On New York’s side of the floor, Deuce McBride and Quentin Grimes were the clear early winners. Grimes, in particular, elicited the most “should he really be playing in Summer League?” comments, running the show and getting to his spots comfortably even when the shots didn’t fall. Jericho Sims also looked like he was playing against high schoolers at times; then again, his physical gifts look out-of-place at times in NBA games as well as Summer League contests.
For the rookies, both of the young guards for the Knicks looked very impressive on the defensive end and inconsistent on the offensive end. Trevor Keels nabbed four steals and locked down his matchups, but he also went just 1-of-8 from the floor and turned the ball over four times. Jean Montero only played nine minutes, but his defense was quite impressive. He hounded the Warriors around the court when he was out there, and the quick hands that he showed for OTE and Barcelona clearly translated on the defensive end in the Summer League setting.
We decided to head back to our rental home to watch the last couple of games of the night. Our group left the arena a little after 6:30 following a chat with some friends of the other No Ceilings crew members before heading back home.
Before we left, though, I made sure to buy some Summer League merch before calling it a night. Even though the main event for me—the Sacramento Kings and Keegan Murray against the Orlando Magic and Paolo Banchero—wouldn’t happen until the next day, I really wanted to make sure that I got myself a memento that night in case I forgot to later.
I knew before we left the arena that I would never forget my first day of Summer League. Still, there was something about buying that T-shirt and sweater that really drove the point home for me. Every time I see those articles of clothing from now on, I will remember that first night of meeting the No Ceilings crew and that first day of games. Those certainly weren’t the only Summer League memories that will stay with me, and I’ll be back soon to talk about the rest.

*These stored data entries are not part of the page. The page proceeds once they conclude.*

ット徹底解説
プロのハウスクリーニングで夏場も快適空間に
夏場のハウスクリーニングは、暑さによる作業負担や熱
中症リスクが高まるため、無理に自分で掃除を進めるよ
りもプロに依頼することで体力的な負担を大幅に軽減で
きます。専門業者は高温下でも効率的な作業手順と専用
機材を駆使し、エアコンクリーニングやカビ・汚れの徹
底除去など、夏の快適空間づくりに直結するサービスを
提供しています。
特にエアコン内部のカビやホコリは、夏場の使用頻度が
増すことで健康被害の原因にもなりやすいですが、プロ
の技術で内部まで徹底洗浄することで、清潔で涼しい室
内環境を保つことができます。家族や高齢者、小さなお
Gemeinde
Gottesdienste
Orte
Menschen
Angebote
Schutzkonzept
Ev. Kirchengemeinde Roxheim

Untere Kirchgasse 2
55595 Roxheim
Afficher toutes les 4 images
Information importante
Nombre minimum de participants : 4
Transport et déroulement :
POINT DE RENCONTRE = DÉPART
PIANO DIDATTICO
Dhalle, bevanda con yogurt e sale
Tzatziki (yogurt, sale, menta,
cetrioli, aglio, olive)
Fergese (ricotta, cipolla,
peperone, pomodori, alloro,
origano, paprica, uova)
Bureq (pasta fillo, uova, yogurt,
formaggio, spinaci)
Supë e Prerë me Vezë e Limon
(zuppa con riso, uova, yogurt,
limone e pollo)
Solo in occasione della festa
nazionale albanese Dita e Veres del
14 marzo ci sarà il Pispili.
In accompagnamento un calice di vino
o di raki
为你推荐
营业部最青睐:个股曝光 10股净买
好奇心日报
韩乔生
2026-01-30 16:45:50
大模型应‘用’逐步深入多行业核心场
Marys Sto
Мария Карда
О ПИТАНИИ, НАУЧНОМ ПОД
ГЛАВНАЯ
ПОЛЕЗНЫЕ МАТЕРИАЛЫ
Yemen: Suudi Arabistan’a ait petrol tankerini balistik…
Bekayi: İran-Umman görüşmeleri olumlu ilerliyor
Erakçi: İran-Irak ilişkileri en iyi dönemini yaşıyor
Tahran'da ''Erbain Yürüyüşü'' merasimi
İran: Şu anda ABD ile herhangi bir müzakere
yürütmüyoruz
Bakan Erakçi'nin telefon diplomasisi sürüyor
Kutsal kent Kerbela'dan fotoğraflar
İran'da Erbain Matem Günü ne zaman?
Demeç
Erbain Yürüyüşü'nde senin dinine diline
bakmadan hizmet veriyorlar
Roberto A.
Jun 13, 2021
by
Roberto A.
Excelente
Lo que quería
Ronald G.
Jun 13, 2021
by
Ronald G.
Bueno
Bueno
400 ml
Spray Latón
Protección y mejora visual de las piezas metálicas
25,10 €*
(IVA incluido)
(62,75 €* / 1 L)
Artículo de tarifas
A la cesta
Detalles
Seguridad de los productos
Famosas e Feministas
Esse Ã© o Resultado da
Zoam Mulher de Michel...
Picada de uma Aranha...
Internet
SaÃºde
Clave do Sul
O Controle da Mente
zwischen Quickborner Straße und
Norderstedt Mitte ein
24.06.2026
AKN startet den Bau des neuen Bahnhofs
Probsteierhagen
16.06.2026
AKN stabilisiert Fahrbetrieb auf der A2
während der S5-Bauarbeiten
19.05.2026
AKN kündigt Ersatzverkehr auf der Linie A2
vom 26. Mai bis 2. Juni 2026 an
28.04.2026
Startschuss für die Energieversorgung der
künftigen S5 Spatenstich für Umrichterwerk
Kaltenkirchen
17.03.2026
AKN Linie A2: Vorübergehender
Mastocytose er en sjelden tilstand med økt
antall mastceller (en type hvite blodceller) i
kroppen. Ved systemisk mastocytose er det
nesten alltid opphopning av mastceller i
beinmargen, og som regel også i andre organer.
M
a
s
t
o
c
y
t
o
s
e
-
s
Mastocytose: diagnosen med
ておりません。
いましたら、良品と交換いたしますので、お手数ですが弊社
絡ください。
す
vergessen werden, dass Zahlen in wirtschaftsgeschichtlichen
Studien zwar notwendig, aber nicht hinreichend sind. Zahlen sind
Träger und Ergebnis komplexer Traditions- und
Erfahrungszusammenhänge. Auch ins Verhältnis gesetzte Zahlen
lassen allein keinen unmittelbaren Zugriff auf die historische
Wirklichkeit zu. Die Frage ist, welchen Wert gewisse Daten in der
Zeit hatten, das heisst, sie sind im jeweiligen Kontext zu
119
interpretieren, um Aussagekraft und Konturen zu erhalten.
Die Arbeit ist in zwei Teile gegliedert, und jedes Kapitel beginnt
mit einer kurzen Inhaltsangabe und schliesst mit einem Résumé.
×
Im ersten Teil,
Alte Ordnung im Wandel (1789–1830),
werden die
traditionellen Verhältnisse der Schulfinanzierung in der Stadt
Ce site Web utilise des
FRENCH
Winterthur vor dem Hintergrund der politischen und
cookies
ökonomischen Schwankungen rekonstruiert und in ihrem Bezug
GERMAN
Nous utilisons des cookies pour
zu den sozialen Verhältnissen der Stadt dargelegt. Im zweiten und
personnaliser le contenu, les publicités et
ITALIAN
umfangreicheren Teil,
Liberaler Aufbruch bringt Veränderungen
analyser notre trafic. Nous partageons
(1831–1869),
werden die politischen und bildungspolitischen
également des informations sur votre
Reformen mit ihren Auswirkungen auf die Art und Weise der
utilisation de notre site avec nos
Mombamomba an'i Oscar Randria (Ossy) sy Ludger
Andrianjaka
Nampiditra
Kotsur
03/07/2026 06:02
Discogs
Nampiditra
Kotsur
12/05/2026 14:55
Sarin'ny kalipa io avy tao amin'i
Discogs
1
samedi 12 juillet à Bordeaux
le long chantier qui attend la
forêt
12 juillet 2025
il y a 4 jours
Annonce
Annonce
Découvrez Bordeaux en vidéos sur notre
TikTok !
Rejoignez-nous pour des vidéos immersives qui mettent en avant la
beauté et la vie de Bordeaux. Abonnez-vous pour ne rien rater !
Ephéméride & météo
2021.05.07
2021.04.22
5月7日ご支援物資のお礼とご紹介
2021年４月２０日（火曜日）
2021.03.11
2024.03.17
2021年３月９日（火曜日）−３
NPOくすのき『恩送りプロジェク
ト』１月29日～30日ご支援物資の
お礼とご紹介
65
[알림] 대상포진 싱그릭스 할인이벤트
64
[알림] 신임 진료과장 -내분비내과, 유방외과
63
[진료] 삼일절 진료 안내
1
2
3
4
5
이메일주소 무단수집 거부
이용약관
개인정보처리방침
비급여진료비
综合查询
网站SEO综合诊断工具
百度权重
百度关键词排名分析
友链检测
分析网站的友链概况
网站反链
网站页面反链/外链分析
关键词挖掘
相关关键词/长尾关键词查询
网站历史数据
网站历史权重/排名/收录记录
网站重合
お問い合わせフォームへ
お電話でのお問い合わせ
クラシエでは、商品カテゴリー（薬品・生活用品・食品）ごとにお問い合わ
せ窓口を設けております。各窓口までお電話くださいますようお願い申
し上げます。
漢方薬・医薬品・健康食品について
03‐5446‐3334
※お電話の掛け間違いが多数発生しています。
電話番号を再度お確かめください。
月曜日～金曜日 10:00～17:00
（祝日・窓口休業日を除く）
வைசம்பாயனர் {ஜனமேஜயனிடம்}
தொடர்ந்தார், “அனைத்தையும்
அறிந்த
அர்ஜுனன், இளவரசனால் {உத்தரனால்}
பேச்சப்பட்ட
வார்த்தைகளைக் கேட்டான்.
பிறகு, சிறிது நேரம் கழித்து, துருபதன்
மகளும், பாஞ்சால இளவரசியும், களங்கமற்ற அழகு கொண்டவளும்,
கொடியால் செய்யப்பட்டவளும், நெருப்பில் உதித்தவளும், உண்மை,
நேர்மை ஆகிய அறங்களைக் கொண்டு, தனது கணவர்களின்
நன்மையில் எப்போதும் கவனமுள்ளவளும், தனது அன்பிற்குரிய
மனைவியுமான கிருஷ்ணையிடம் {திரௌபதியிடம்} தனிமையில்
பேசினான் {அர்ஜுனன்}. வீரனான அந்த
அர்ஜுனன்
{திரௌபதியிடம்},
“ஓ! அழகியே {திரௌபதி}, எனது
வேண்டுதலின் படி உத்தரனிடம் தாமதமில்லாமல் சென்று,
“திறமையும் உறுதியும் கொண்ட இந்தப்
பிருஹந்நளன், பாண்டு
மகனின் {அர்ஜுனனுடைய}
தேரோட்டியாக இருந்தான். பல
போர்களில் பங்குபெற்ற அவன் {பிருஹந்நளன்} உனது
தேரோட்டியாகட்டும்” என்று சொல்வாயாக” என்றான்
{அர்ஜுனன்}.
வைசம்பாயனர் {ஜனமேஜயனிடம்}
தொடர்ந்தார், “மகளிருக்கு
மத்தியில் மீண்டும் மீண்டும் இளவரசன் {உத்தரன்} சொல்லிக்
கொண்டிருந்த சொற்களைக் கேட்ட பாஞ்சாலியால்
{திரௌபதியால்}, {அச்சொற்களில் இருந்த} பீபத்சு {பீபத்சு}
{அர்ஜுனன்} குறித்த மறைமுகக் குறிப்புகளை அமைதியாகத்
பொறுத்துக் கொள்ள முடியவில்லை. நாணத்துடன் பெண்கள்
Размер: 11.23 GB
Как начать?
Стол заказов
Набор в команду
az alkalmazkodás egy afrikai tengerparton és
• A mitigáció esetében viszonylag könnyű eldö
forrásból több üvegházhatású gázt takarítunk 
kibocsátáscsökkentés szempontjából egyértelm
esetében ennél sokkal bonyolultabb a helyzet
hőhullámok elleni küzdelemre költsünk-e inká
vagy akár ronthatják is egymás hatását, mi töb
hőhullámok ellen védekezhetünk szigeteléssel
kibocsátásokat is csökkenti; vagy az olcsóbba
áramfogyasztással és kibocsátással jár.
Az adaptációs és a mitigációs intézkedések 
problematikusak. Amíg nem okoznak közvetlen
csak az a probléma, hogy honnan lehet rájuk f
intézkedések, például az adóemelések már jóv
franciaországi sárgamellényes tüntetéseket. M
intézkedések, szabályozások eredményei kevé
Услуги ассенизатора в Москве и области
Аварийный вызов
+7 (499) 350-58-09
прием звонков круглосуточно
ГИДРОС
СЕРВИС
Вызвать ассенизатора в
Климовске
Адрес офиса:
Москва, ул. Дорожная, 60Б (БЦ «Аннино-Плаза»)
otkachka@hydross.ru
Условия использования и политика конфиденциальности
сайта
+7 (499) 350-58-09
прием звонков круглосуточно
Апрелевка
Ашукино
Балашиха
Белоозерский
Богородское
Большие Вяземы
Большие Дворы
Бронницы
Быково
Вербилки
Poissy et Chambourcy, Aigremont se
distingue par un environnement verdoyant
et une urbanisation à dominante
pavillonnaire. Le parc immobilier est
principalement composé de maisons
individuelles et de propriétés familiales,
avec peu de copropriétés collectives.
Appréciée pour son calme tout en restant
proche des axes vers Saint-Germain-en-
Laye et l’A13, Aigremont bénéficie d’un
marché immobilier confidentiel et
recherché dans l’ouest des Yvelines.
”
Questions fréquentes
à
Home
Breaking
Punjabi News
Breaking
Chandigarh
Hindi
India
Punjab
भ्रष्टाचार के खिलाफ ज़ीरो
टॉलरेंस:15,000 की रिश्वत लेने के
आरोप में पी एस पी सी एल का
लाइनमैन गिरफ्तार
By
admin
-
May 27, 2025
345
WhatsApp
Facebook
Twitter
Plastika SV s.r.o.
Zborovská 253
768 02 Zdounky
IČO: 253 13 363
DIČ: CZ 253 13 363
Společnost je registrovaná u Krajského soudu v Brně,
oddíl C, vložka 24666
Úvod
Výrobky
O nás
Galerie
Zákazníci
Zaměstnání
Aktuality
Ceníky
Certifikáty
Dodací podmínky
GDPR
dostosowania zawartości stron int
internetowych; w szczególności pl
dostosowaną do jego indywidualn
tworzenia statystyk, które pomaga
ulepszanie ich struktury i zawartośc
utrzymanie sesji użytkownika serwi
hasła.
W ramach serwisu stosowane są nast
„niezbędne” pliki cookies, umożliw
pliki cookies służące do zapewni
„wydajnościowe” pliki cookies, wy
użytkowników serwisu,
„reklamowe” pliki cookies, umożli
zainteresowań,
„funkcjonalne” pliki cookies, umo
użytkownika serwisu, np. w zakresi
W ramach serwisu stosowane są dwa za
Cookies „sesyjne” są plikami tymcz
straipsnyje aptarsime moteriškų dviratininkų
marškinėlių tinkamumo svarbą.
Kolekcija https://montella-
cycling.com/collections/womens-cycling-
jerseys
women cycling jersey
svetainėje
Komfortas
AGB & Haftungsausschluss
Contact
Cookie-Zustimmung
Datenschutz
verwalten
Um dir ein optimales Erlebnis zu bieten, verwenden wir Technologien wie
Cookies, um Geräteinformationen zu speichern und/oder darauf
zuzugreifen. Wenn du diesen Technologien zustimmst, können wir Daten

Still, what happened in Vegas will not stay in Vegas when it comes to my Summer League memories. I look forward to re-visiting the rest of those memories in more detail soon in Part Two of this diary, and I’m already looking forward to doing it all again next year. I have taken those memories of my first trip to Las Vegas Summer League back home with me, and I will cherish them for many years to come.